** Opening STORED DATA block **

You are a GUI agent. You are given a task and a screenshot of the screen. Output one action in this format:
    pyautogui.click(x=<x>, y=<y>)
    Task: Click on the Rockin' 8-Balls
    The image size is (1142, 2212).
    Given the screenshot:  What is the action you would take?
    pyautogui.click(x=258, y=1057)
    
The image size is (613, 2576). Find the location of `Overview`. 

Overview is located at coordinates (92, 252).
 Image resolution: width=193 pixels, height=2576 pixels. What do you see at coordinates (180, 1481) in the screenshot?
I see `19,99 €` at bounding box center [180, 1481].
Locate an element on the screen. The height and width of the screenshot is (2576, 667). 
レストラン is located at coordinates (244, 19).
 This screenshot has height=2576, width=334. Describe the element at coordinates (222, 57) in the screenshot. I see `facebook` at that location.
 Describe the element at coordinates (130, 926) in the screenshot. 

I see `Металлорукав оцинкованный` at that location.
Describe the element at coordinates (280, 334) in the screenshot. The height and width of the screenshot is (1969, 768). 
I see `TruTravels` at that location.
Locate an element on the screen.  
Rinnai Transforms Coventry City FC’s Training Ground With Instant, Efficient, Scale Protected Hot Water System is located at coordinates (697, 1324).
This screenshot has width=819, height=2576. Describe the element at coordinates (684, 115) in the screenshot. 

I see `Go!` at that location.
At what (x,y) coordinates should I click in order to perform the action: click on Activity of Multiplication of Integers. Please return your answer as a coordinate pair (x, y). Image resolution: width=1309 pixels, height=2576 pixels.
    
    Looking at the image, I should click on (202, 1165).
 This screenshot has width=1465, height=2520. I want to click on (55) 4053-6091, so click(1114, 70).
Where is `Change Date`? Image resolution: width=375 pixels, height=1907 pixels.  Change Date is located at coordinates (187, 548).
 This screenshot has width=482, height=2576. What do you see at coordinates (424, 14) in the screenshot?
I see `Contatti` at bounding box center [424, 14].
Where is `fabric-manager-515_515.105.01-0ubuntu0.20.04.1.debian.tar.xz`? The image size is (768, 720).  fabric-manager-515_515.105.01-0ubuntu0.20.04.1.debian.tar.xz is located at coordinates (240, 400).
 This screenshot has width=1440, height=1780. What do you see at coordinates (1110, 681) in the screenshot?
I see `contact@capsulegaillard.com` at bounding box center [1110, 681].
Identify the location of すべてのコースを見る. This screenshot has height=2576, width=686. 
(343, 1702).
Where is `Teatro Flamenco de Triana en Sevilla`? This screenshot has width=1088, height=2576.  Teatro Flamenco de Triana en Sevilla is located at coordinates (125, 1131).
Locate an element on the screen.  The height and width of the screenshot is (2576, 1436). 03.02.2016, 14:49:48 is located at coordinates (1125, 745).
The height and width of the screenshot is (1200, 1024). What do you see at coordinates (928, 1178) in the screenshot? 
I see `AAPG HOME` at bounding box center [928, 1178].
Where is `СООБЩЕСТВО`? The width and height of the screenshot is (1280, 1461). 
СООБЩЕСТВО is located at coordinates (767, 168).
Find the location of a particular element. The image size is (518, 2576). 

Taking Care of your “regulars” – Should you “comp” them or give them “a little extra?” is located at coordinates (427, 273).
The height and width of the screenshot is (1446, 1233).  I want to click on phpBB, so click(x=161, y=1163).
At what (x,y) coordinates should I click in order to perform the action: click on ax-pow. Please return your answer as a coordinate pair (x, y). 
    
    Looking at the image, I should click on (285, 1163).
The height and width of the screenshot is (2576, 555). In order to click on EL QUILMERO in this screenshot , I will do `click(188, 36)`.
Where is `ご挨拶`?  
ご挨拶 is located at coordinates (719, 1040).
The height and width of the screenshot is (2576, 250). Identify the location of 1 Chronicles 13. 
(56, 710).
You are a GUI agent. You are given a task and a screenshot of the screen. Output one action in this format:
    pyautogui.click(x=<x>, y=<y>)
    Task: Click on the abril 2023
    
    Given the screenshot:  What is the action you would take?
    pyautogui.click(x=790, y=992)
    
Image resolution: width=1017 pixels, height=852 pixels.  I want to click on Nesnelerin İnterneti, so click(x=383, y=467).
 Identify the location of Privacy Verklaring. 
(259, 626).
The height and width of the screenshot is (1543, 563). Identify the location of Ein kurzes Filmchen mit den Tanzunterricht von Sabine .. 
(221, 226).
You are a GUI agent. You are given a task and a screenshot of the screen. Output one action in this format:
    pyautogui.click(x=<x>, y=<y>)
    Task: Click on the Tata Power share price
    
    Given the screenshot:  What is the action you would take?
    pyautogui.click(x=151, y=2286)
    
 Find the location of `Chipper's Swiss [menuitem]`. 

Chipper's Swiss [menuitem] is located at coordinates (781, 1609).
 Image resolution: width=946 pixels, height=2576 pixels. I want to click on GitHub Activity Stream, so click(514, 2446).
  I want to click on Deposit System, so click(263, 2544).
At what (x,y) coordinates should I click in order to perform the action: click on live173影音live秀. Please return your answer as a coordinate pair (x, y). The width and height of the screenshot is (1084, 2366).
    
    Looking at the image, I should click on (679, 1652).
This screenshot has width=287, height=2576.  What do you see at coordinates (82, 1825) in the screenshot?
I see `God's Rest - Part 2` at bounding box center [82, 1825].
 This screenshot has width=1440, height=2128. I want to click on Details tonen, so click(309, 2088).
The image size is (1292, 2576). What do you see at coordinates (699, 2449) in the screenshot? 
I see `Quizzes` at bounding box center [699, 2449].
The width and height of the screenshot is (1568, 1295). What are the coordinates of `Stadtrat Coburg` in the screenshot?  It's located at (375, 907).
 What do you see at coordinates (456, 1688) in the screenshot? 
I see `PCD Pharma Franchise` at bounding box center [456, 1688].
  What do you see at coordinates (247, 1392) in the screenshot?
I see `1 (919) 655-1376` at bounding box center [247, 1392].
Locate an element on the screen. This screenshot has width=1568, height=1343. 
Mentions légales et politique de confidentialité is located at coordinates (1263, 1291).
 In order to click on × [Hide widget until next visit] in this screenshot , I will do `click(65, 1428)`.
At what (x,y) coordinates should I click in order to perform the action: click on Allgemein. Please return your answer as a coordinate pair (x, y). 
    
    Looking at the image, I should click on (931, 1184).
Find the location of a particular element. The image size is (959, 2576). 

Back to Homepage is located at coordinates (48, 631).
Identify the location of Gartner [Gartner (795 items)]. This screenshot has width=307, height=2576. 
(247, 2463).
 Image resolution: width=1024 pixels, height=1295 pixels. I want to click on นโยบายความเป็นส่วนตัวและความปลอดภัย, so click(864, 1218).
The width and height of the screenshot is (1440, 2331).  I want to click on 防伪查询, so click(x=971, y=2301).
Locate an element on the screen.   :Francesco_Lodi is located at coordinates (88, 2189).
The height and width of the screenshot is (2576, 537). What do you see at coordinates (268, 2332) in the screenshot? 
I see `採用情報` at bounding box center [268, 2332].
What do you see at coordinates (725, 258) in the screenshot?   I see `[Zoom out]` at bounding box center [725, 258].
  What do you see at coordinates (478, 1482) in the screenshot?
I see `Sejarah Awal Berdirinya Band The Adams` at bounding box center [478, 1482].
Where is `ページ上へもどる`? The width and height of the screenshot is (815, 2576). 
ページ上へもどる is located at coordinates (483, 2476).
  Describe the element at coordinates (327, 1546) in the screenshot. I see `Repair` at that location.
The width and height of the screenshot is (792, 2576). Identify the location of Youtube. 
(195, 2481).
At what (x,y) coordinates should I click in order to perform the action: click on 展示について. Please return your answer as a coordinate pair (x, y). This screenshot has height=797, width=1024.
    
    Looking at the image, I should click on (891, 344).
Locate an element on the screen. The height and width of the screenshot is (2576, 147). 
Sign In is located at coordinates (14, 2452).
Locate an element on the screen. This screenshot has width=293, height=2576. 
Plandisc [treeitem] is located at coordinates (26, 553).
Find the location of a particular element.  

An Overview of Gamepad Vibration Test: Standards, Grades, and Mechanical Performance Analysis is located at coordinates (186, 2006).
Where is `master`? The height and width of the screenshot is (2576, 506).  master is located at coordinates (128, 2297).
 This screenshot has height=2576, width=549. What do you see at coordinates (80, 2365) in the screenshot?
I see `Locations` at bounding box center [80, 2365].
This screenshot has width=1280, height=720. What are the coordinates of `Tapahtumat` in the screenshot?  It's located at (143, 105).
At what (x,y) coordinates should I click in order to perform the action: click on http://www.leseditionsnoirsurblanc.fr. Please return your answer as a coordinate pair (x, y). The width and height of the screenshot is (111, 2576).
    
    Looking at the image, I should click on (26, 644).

** Closing STORED DATA block **

| HOW TO COMPLETE THIS TASK |
Above are the records; from them, give again exactly the lines from the one containing "Identify the location of Privacy" through the one containing "In order to click on ×", both included.

| RESPONSE |
 Identify the location of Privacy Verklaring. 
(259, 626).
The height and width of the screenshot is (1543, 563). Identify the location of Ein kurzes Filmchen mit den Tanzunterricht von Sabine .. 
(221, 226).
You are a GUI agent. You are given a task and a screenshot of the screen. Output one action in this format:
    pyautogui.click(x=<x>, y=<y>)
    Task: Click on the Tata Power share price
    
    Given the screenshot:  What is the action you would take?
    pyautogui.click(x=151, y=2286)
    
 Find the location of `Chipper's Swiss [menuitem]`. 

Chipper's Swiss [menuitem] is located at coordinates (781, 1609).
 Image resolution: width=946 pixels, height=2576 pixels. I want to click on GitHub Activity Stream, so click(514, 2446).
  I want to click on Deposit System, so click(263, 2544).
At what (x,y) coordinates should I click in order to perform the action: click on live173影音live秀. Please return your answer as a coordinate pair (x, y). The width and height of the screenshot is (1084, 2366).
    
    Looking at the image, I should click on (679, 1652).
This screenshot has width=287, height=2576.  What do you see at coordinates (82, 1825) in the screenshot?
I see `God's Rest - Part 2` at bounding box center [82, 1825].
 This screenshot has width=1440, height=2128. I want to click on Details tonen, so click(309, 2088).
The image size is (1292, 2576). What do you see at coordinates (699, 2449) in the screenshot? 
I see `Quizzes` at bounding box center [699, 2449].
The width and height of the screenshot is (1568, 1295). What are the coordinates of `Stadtrat Coburg` in the screenshot?  It's located at (375, 907).
 What do you see at coordinates (456, 1688) in the screenshot? 
I see `PCD Pharma Franchise` at bounding box center [456, 1688].
  What do you see at coordinates (247, 1392) in the screenshot?
I see `1 (919) 655-1376` at bounding box center [247, 1392].
Locate an element on the screen. This screenshot has width=1568, height=1343. 
Mentions légales et politique de confidentialité is located at coordinates (1263, 1291).
 In order to click on × [Hide widget until next visit] in this screenshot , I will do `click(65, 1428)`.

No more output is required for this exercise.